Potem chorzowska jedenastka ustawiła się do zdjęcia w koszulkach „Kuba, trzymaj się”, nawiązujących do pecha Jakuba Nowaka. Młody środkowy pomocnik stracił niemal cały rok z powodu zerwania więzadeł, a teraz doznał kolejnej poważnej kontuzji i czeka na diagnozę.

Nie pękali

Gdy zaś rozbrzmiał już pierwszy gwizdek debiutującego w III lidze gliwickiego sędziego Mariusza Goriwody, będący po 5 z rzędu zwycięstwach goście zaczęli udowadniać, że nie zamierzają pękać przed śrubującym serię wygranych liderem.

Dwie szanse miał Dawid Hanzel, a potem blisko bramkowej zdobyczy Pniówek był w 18 minucie, gdy po dośrodkowaniu Przemysława Szkatuły z rzutu wolnego na 6 metrze przeszkodzili sobie Szymon Ciuberek i Michał Płowucha. Tyle że… wtedy chorzowianie już prowadzili. Błyskawiczną akcję napędził Patryk Sikora, Łukasz Janoszka zagrał prostopadle między stoperami do Tomasza Foszmańczyka, a kapitan okazji nie zmarnował. Dla „Fosy” był to 4. gol w sezonie, zaś dla „Ecika” – już 7. asysta.

Bramkarz pomógł

Ale przyjezdnych to nie podłamało i nie zamierzali przepraszać za wizytę w chorzowskiej „jaskini lwa”. Grali bardzo odważnie, wykorzystując też to, że gospodarze momentami zostawiali im sporo miejsca i swobody, nie zabezpieczając się dostatecznie przed kontrami. Bardzo dobry dzień miał Jakub Bielecki.

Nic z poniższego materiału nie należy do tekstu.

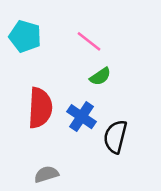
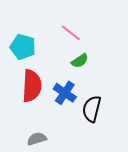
cyan pentagon: (25, 36) -> (23, 47), moved

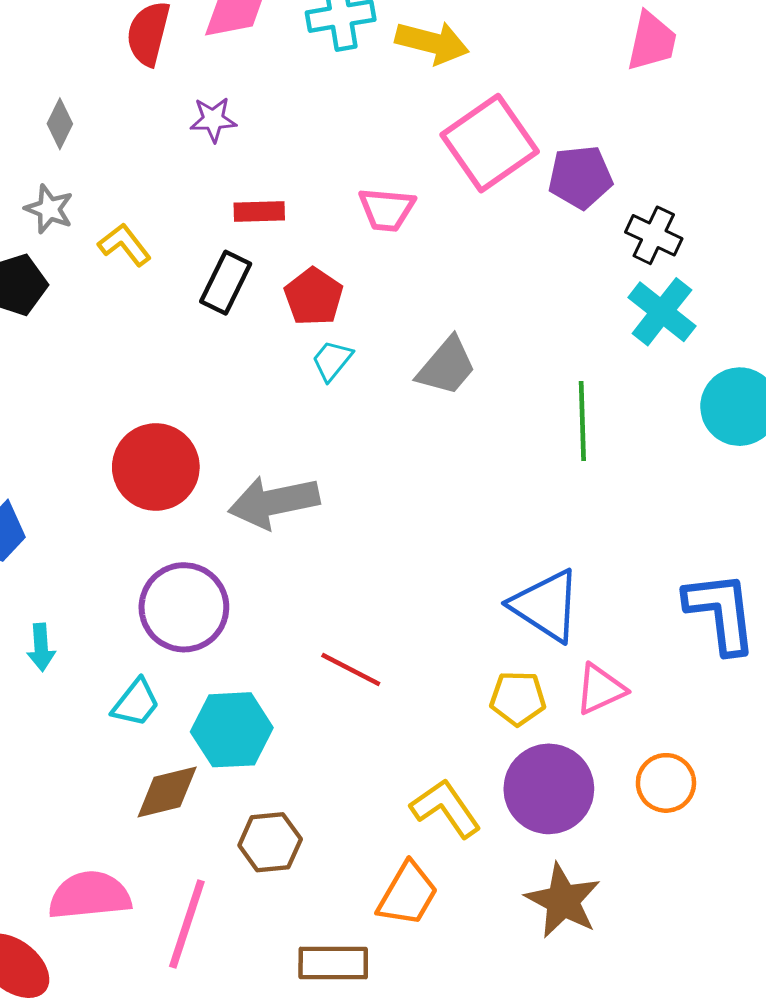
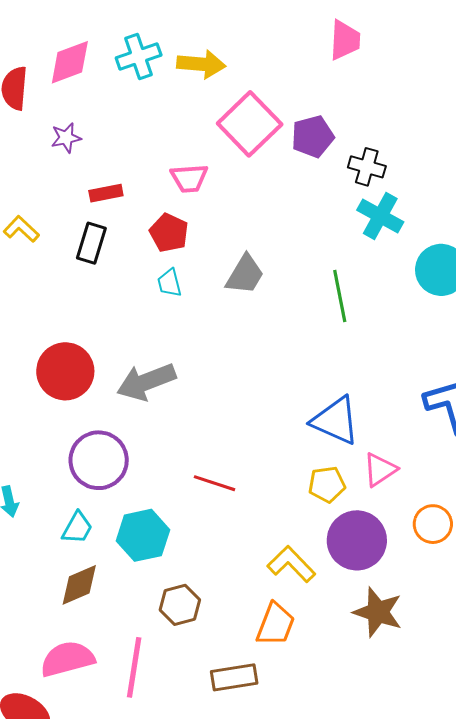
red pentagon: (314, 297) -> (169, 233), moved
cyan trapezoid: (332, 360) -> (169, 283), turned -44
brown diamond: (167, 792) -> (79, 585), moved

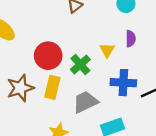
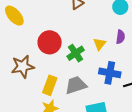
yellow rectangle: (52, 87) -> (50, 85), moved

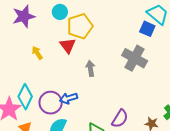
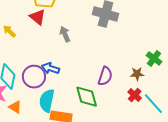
blue arrow: (68, 98) -> (50, 68), turned 48

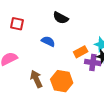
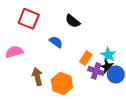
red square: (17, 24) -> (29, 19), size x1.5
orange rectangle: (81, 52) -> (86, 58), turned -40

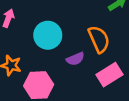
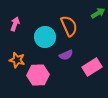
orange semicircle: (99, 39) -> (69, 26), moved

W 48 minucie golkiper Ruchu na prawej stronie pola karnego wygrał pojedynek z Rafałem Adamkiem. Pawłowiczanie uzyskiwali na połowie Ruchu sporo stałych fragmentów, po jednym z nich tuż nad bramką główkował Tomasz Musioł, a do rąk bardzo dobrze interweniującego Bieleckiego – Płowucha.

Gol i czerwień

Chorzowianie mają to do siebie, że wystarczy im moment, by załatwić losy meczu. Tak też było tym razem, między 64 a 66 minutą, choć z pewnymi kontrowersjami w tle. Najpierw drugą żółtą kartkę – osłabiając zespół Pniówka – obejrzał Płowucha, który ręką zablokował strzał Foszmańczyka, ale wydawało się, że sędzia mógł też podjąć mniej surową decyzję. Chwilę później po centrze Daniela Paszka piłkę z metra do siatki wbił Kacper Kawula.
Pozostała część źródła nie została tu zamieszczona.